Parent Megan Noel, 32, scanned her driver’s license in the office at Herbert Mills Elementary, where she has two children enrolled, a first-grader and a preschooler. She appreciates the added security.

“I think it’s fine for safety precautions,” Noel said. “I haven’t had a problem with it.”

Only one parent out of several hundred who visit the Reynoldsburg elementary has complained that the new screening is an invasion of privacy, school secretary Jenny Russell said. Most parents understand that it’s about better protecting their children, she said.

The system cost Reynoldsburg schools about $20,000, which it paid out of district funds, to install the equipment districtwide. It will pay another roughly $6,000 a year as an ongoing licensing fee to use the software, said Nicholas Keisel, director of safety and security for the district.

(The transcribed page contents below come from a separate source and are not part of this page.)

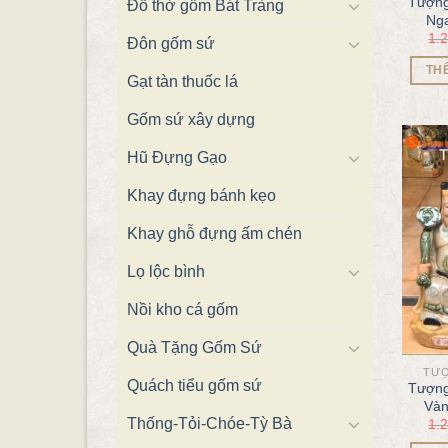
Tượng
Đồ thờ gốm Bát Tràng
Nga
1.
Đôn gốm sứ
TH
Gạt tàn thuốc lá
Gốm sứ xây dựng
Hũ Đựng Gạo
Khay đựng bánh kẹo
Khay ghỗ đựng ấm chén
Lọ lộc bình
Nồi kho cá gốm
Quà Tặng Gốm Sứ
TƯỢ
Quách tiểu gốm sứ
Tượng
Vàn
Thống-Tỏi-Chóe-Tỳ Bà
1.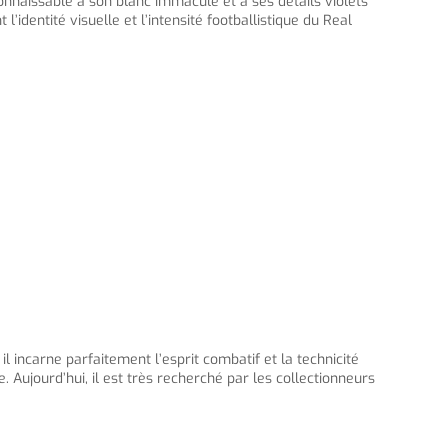
nnaissable à son blanc immaculé et à ses détails violets
identité visuelle et l’intensité footballistique du Real
 incarne parfaitement l’esprit combatif et la technicité
. Aujourd’hui, il est très recherché par les collectionneurs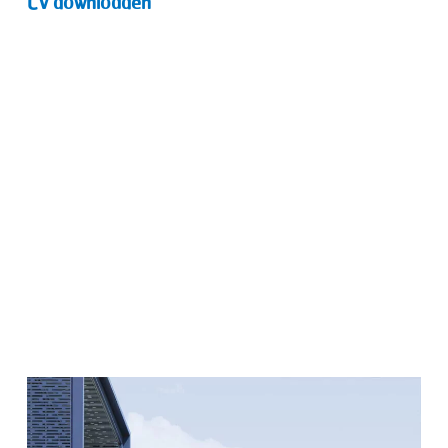
CV downloaden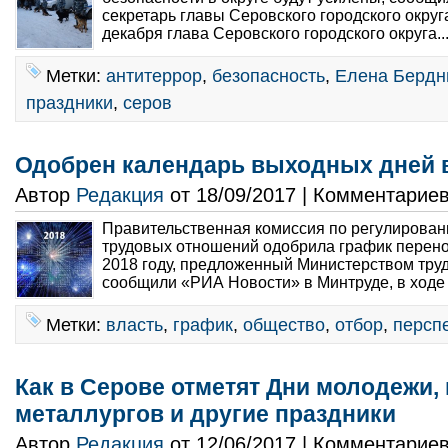
секретарь главы Серовского городского окру
декабря глава Серовского городского округа..
Метки:
антитеррор
,
безопасность
,
Елена Бердн
праздники
,
серов
Одобрен календарь выходных дней в
Автор
Редакция
от 18/09/2017 | Комментарие
Правительственная комиссия по регулирован
трудовых отношений одобрила график перен
2018 году, предложенный Министерством труд
сообщили «РИА Новости» в Минтруде, в ходе 
Метки:
власть
,
график
,
общество
,
отбор
,
персп
Как в Серове отметят Дни молодежи, 
металлургов и другие праздники
Автор
Редакция
от 12/06/2017 | Комментарие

In the future, the systems might scan identities against other types of offender databases. In Reynoldsburg, in addition to scanning against the sex-offenders’ list, “we can enter our own private alerts,” Keisel said. Examples for its use would be that an adult has a court order or is banned from district property for a specific reason.

It’s possible that a parent could be misidentified as an offender because a name or date of birth closely matches someone on the list.

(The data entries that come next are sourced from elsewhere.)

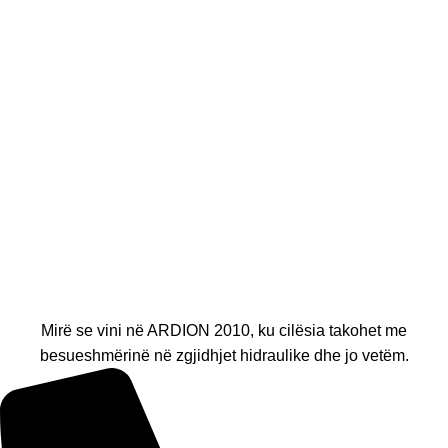
Mirë se vini në ARDION 2010, ku cilësia takohet me
besueshmërinë në zgjidhjet hidraulike dhe jo vetëm.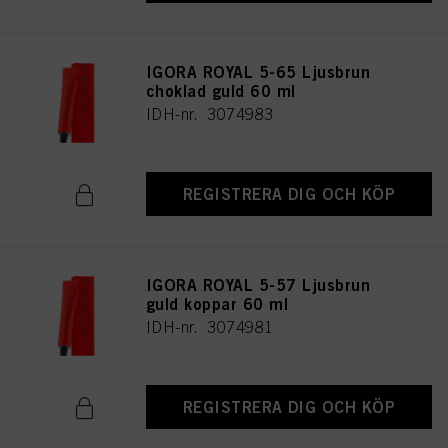
IGORA ROYAL 5-65 Ljusbrun
choklad guld 60 ml
IDH-nr. 3074983
REGISTRERA DIG OCH KÖP
IGORA ROYAL 5-57 Ljusbrun
guld koppar 60 ml
IDH-nr. 3074981
REGISTRERA DIG OCH KÖP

“What will happen is that it will pop up on the screen if there is a close match,” Keisel said. “ So it will pop up the picture from the sex-offender registry, plus the information side-by-side with the visitor that’s there, and it will ask the secretary: ‘Is this a match?’” If the secretary determines it’s not a match, that person’s ID won’t trigger a match during subsequent visits.

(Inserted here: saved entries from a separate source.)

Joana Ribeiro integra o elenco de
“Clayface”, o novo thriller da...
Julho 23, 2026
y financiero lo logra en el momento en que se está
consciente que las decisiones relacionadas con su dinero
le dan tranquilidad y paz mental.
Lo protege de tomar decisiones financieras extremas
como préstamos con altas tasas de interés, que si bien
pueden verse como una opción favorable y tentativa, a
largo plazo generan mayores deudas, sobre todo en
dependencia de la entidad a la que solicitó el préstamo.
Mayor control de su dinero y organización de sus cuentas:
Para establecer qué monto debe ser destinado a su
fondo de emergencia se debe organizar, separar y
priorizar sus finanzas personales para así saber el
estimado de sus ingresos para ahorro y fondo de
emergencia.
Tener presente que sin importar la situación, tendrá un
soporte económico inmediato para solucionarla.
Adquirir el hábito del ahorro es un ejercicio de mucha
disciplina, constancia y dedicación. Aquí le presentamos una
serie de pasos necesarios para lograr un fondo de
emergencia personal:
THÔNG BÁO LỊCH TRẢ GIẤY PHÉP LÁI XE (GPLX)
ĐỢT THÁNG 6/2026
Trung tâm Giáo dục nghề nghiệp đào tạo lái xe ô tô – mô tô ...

Dublin Schools spokesman Doug Baker said the district stopped using its system last school year.

“Our system searched a national database by name, not any other personally identifiable information. Therefore, if a parent or other school visitor shared the name of a sex offender in that database it would yield a false positive,” Baker said.

After an ID is scanned, most systems record that information on a database until it can be discarded under the district’s state-required records-retention schedule. Records are typically maintained for several years.

Ohio’s School Security Grant Program was created by the state legislature in 2013 to funnel money to school buildings for emergency communication systems and security-entrance systems.

The program has been popular, said Rick Savors, spokesman for the Ohio Facilities Construction Commission, which administers the grant. Nearly $10.1 million in grants were awarded as of April 2015, and the legislature has appropriated $17 million more for a second round of funding, expanding the program to private and charter schools.

©2016 The Columbus Dispatch (Columbus, Ohio) Distributed by Tribune Content Agency, LLC.